If your path is more difficult, it means your calling is higher.
Maybe I’m spending too much time on Instagram lately, and like 90 percent of the people I follow are yogis so we’re all about mantras and good energy, but I seem to be finding a lot of inspirational quotes there lately. The one above posted late last night, as I scrolled through my feed while waiting patiently for all the essential oils treating the poison ivy on my torso (oh yeah IT SPREAD) to dry, and it made me stop for a minute. The person who wrote it talks about her faith a lot, and while I don’t necessarily share the same world view, there is something about that statement, especially when you’ve had a week like I have, that makes you think.
I fucked up this week. There’s really no better way to say it. After all of the great things that have been happening personally and professionally lately, this week threw me a real curveball. From one perspective, I’m not entirely surprised – it’s a new moon today – but from the others, I hate that I can work so hard and juggle so many pieces in the air, and do it well, only to have a gust of wind come by and cause everything to drop in a panic. Mistakes are learning experiences, and to some extent I know they have to happen for growth, but it does suck to be in the same position I was in this time last year, feeling once again like I’m making the same mistakes, if a little different as well. After a few meetings with my bosses yesterday things are making more sense, pieces are coming together, but I kept waiting to find myself in a ball under my desk, fist in my mouth to keep from screaming, entire body rigid to keep from crying. And yet, I managed to finish the day on a stronger note than I’d started, and instead of taking on my usual coping technique of “a large bottle of red wine alone in my apartment,” I took a walk after work to call my anchor G, made it back to my apartment before the sun went down, and spent an hour doing yoga, letting the stretching and balancing reset my whole perspective.
There were times in my life where things would happen and immediately everything looked bleak, like a black night, no moon, nothing ahead but darkness, searching feebly for a ray of light to hold onto. There were times that the darkness was a twilight, where I fought to find the light without realizing I was letting it fade slowly and on purpose, despite insistent screaming for it to come back. Around this time last year I ran around telling everyone who would listen that I could see the light, I found it, I took it, it’s mine; but it was a flashlight, artificial, I thought I was taking charge of it but I was anxious for the day that the battery would run out. This is what I’m used to in my life, reacting to situations by falling into the darkness accidentally on purpose, and working hard but not at all to pull myself out. And now something happened this week, which was similar to something that happened last month, which was similar to something that happened last year, and I spent all yesterday waiting to enter the slow descent into the dark tunnel, the kind where you don’t realize how deep you’re in until no one can see you to guide you back out.

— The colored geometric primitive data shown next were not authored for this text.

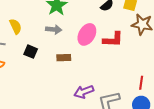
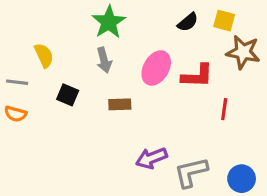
gray arrow: (54, 29) -> (104, 60), turned 70
red line: (141, 83) -> (224, 109), moved

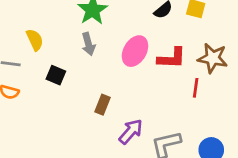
brown star: (243, 52) -> (213, 58), moved
brown rectangle: (120, 104) -> (103, 105), moved, turned -66
purple arrow: (151, 158) -> (131, 132), turned 152

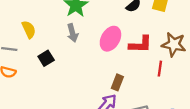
black square: (56, 75) -> (46, 58), turned 35
brown rectangle: (103, 105) -> (117, 82), moved

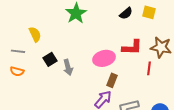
gray arrow: (72, 33) -> (68, 67), moved
pink ellipse: (110, 39) -> (104, 58), moved, turned 45

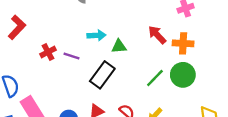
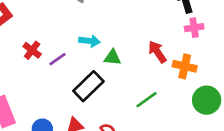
red cross: (48, 52) -> (32, 50), turned -35
purple line: (71, 56) -> (58, 59), turned -63
green circle: (183, 75) -> (207, 100), moved

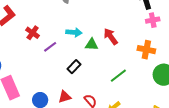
red cross: (32, 50) -> (33, 33), moved
red arrow: (157, 52) -> (111, 37), moved
black rectangle: (88, 86) -> (74, 67), size x0.6

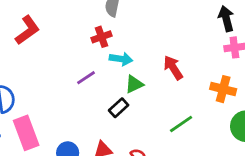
red cross: (33, 33) -> (102, 37), moved, turned 32
green triangle: (92, 44) -> (134, 84), moved, turned -32

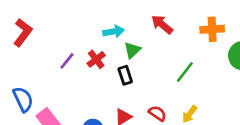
red cross: (102, 37) -> (96, 59), moved
purple line: (86, 78) -> (67, 61), moved
black rectangle: (119, 108) -> (125, 75), turned -48

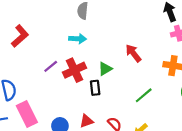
cyan arrow: (114, 31) -> (78, 39), moved
red cross: (96, 59) -> (74, 70), size x1.5

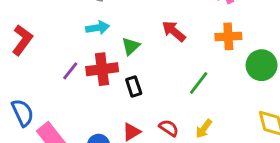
green triangle: (105, 69) -> (131, 46), moved
red cross: (74, 70) -> (102, 69), turned 30

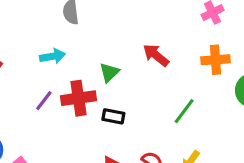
cyan arrow: (98, 28) -> (53, 56), moved
black rectangle: (134, 86) -> (113, 116), turned -60

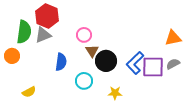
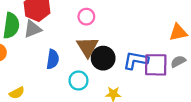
pink circle: (84, 35) -> (86, 17), moved
brown triangle: (92, 51) -> (87, 47), size x1.5
blue L-shape: (135, 63) -> (136, 60), turned 55

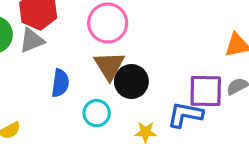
pink circle: (86, 17) -> (108, 23), size x1.6
blue L-shape: (136, 60) -> (185, 115), moved

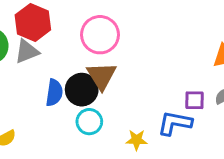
black circle: (131, 81) -> (82, 90), moved
purple square: (206, 91) -> (195, 100), size x0.6

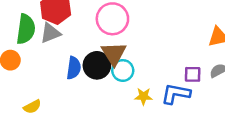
cyan circle: (89, 122) -> (123, 70), moved
yellow star: (137, 140) -> (143, 96), moved

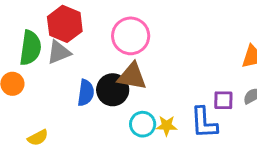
brown triangle: (114, 54) -> (132, 76), turned -48
cyan circle: (123, 70) -> (143, 124), moved
blue L-shape: (176, 94) -> (204, 123), turned -104

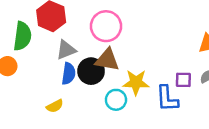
gray triangle: (59, 52) -> (66, 50), moved
yellow star: (167, 126) -> (136, 82), moved, size x1.5
yellow semicircle: (38, 138) -> (55, 106), moved

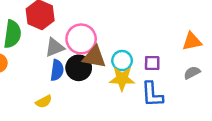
pink circle: (106, 26) -> (81, 39), moved
purple square: (183, 80) -> (152, 63), moved
cyan circle: (116, 100) -> (122, 61), moved

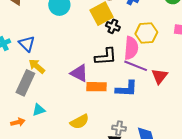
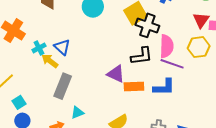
black cross: (113, 26) -> (147, 25), size x1.6
yellow hexagon: (146, 33) -> (199, 47), moved
yellow arrow: (37, 66) -> (50, 61), moved
red triangle: (159, 76) -> (201, 20), moved

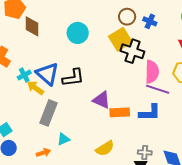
blue triangle: (62, 47) -> (47, 74), size x1.4
black L-shape: (142, 56) -> (73, 78), moved

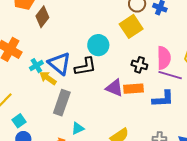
brown diamond: (32, 26) -> (42, 17), turned 40
cyan circle: (78, 33) -> (98, 45), moved
black cross: (132, 51) -> (139, 65), moved, size x0.7
orange rectangle: (120, 112) -> (133, 89), moved

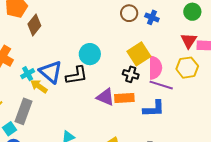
yellow square: (131, 26) -> (139, 54), moved
gray rectangle: (62, 103) -> (23, 111), moved

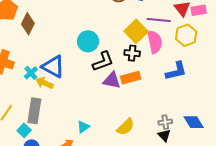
black L-shape: (77, 75) -> (103, 61), moved
purple line: (161, 85) -> (159, 20), moved
blue L-shape: (154, 109) -> (176, 71), moved

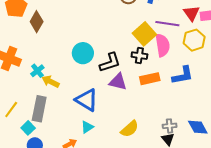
cyan circle: (88, 41) -> (83, 53), moved
blue triangle: (53, 67) -> (87, 100), moved
orange rectangle: (131, 78) -> (150, 79), moved

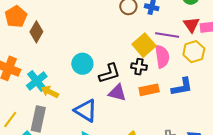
cyan cross: (37, 71) -> (37, 81), size x1.5

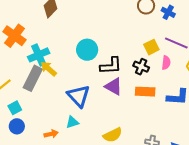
yellow square: (144, 45) -> (151, 47), size x0.7
pink semicircle: (162, 56) -> (166, 63), size x0.6
gray rectangle: (38, 119) -> (33, 78), moved

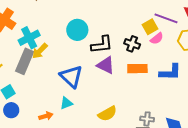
yellow square: (151, 47) -> (150, 27), moved
pink semicircle: (166, 63) -> (157, 39), turned 48
yellow arrow: (49, 69) -> (40, 51), turned -84

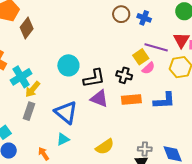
gray rectangle: (25, 61) -> (29, 111), moved, size x0.7
orange arrow: (46, 116) -> (44, 154), turned -104

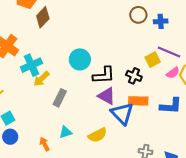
blue cross: (144, 18) -> (161, 21), turned -32
pink semicircle: (148, 68) -> (173, 73), moved
gray rectangle: (29, 111) -> (60, 98), moved
blue triangle: (66, 112) -> (122, 114), moved
yellow semicircle: (105, 147) -> (97, 135), moved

Sometimes it feels like I make a lot of mistakes, all in the name of growth. The paths I’ve chosen for myself, living in NYC, working in the field that I do, the terrible decisions that I make fueled by vodka and an instinct for self-destruction, are difficult paths to walk. Yesterday I acknowledged that the darkness that has tortured and comforted me since my teens wanted to take over, wanted to let me wallow in What Ifs and Why Mes. Instead, though, this time I acknowledged that it was there, and I stared back at it. I let it scream, and call for me, and I didn’t answer; I continued on with my day, letting that voice fade into the background by the time I made it to my mat at the end of the night. What would normally put me into a tunnel of depression instead made me feel stronger, and guiding my practice with my favorite mantra of I will do well contributed to my waking up this morning with a smile on my face, knowing the past can’t change, so all we can do is move forward.

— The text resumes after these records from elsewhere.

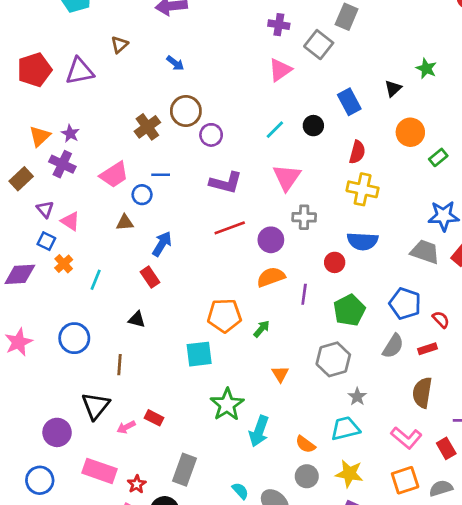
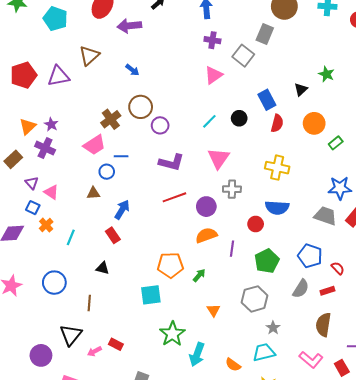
brown triangle: (119, 45) -> (89, 56), size x1.5
red semicircle: (357, 152) -> (277, 123), moved
pink trapezoid: (114, 175) -> (94, 145), moved

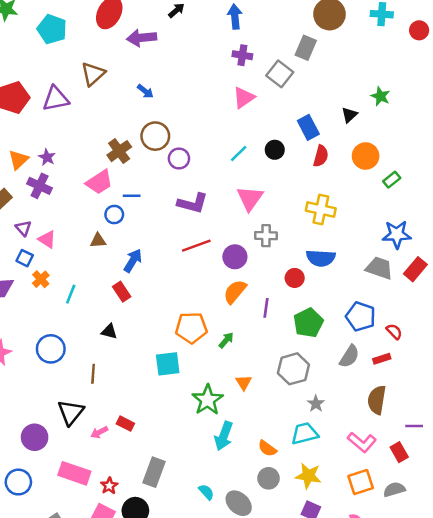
orange semicircle: (206, 235) -> (235, 292), turned -30
green star: (172, 334) -> (208, 400), moved

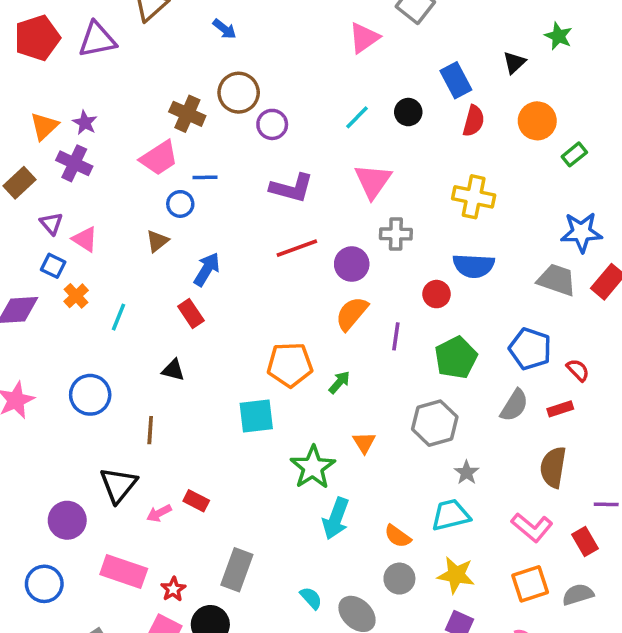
brown cross: (119, 151) -> (187, 114), turned -30
brown triangle: (98, 241) -> (157, 241), turned -35

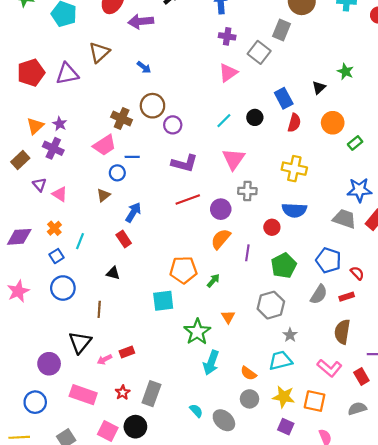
blue square: (53, 266) -> (57, 256), moved, turned 32
red rectangle: (196, 501) -> (127, 352), turned -48
orange square: (530, 584) -> (315, 401), moved, turned 30
red star: (173, 589) -> (123, 393), moved

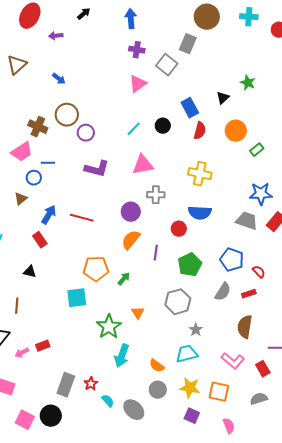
purple arrow: (141, 21) -> (56, 36), size x0.6
pink triangle: (234, 159) -> (143, 165), turned 45
red line: (188, 200) -> (82, 218), moved, turned 35
red star: (123, 393) -> (91, 384), moved

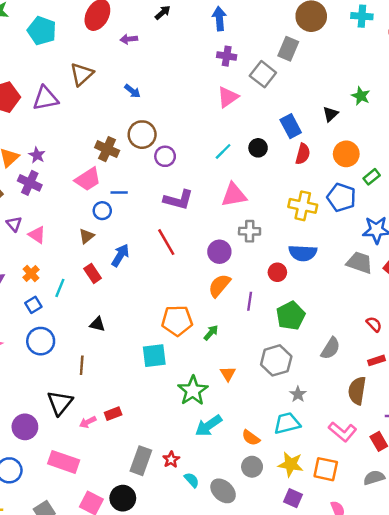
red line: (82, 218) -> (166, 242), moved, turned 45
red rectangle: (40, 240) -> (93, 273), moved
blue pentagon: (232, 260) -> (341, 197), moved
red rectangle: (249, 294) -> (376, 360), moved
cyan arrow: (122, 356) -> (209, 426), turned 35

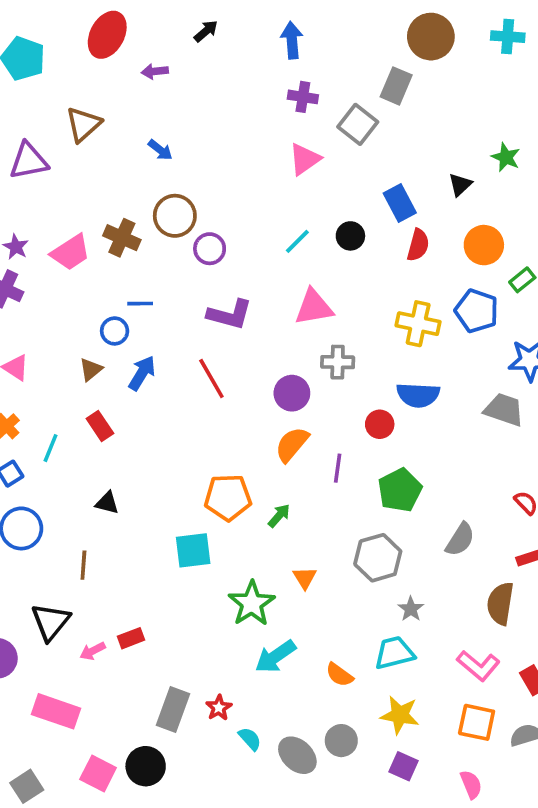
pink trapezoid: (88, 179) -> (71, 252), moved
blue arrow: (120, 255) -> (142, 373), moved
gray circle: (252, 467) -> (341, 741), moved
orange square: (326, 469) -> (477, 722), moved

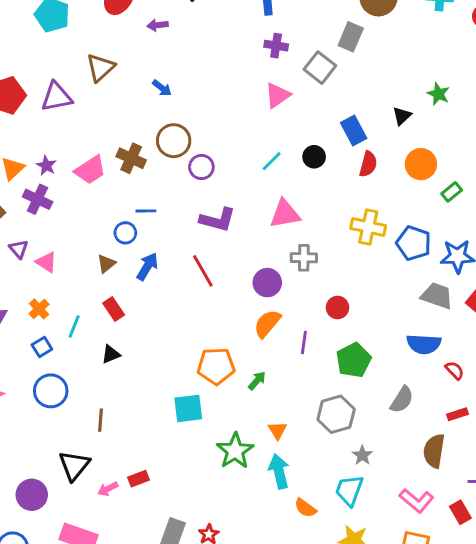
blue pentagon: (477, 311) -> (414, 243), moved
blue semicircle: (418, 395) -> (424, 344), moved
black triangle: (107, 503) -> (111, 354), moved, turned -36
cyan trapezoid: (394, 653) -> (349, 490), turned -56
cyan arrow: (275, 656) -> (279, 471), moved, turned 112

There are paths that we’re given and paths that we choose, and each of them converge into a wild ride of life. Maybe the paths that I’ve chosen are the difficult ones, or maybe the ones I’ve been given are driving me to something more. Whether it’s divinely decreed or written in the stars or whatever else you believe in, I think that the quote above makes sense for everyone. Instead of crying that our paths are harder than everyone else’s, or wallowing in the belief that things will always be exactly as they are right now, we should all make a point to remember that there’s a light somewhere in every tunnel. Let the mistakes that can tear us down instead fuel us further, higher, better, more. Remember that we all have a higher purpose than stewing in the misery of a moment, and we’re all capable of watching the tunnel from afar instead of charging into it like it has the answers. The quote at the beginning of this post inspired me to make sure that I’m carving my path, and letting the rocky mistakes along the way call me to the best version of myself.